[Dataset extract]

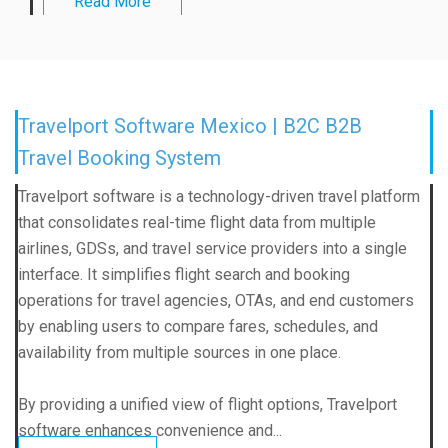
Read More
Travelport Software Mexico | B2C B2B
Travel Booking System
Travelport software is a technology-driven travel platform
that consolidates real-time flight data from multiple
airlines, GDSs, and travel service providers into a single
interface. It simplifies flight search and booking
operations for travel agencies, OTAs, and end customers
by enabling users to compare fares, schedules, and
availability from multiple sources in one place.
By providing a unified view of flight options, Travelport
software enhances convenience and...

[/Dataset extract]

■ **About this task**: Go through the material above and count the lines that contain "Travelport"; give that number alone.

■ **Problem solution**: 3